As a captain in the Army, Mike Mahon got plenty of salutes. These days, he gets nods and the occasional polite wave as he walks the aisles of his current base — a Home Depot store in Oswego.

Mahon, 29, went to work at Home Depot after four years as an Army signal officer, commanding 50 soldiers in a mobile telephone unit where he maintained communications between tanks and scouts.

On Dec. 26, having completed the company’s two-year store-leadership program, he became a store manager. He was one of 1,142 people hired into the program when it was launched in 2002 for veterans who had been junior officers in the military. More than 100 of the recruits now run stores for Home Depot, which has a reputation as one of the most welcoming companies for veterans.

“I think what the Home Depot is looking for is people who have a high level of execution and leadership,” said Mahon, who was attracted by Home Depot chief executive Robert Nardelli’s reputation for hiring and recruiting vets.

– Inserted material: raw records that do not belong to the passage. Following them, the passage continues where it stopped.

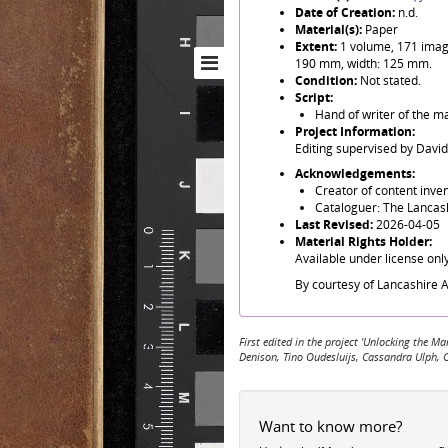
Date of Creation:
n.d.
Material(s):
Paper
Extent:
1 volume, 171 images
190 mm, width: 125 mm.
Condition:
Not stated.
Script:
Hand of writer of the ma
Project Information:
Editing supervised by Davi
Acknowledgements:
Creator of content invent
Cataloguer: The Lancash
Last Revised:
2026-04-05
Material Rights Holder:
Available under license onl
By courtesy of Lancashire A
First edited in the project 'Unlocking the
Denison, Tino Oudesluijs, Cassandra Ulph, 
Want to know more?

Former military officers work at every level of the store in Oswego — from orange-apron-clad sales associates to top managers. Luis Miranda started working there last month as associate manager. The Romeoville resident has worked for Home Depot since 2000, after 16 years in the Army Signal Corps. Ken Clark, of Aurora, runs the paint department. He spent 11 years in the Army on active duty and nine more in the Army Reserve as a chemical officer.

In all, 13 percent of Home Depot’s 345,000 employees chainwide have military experience, company spokesman Yancey Casey said.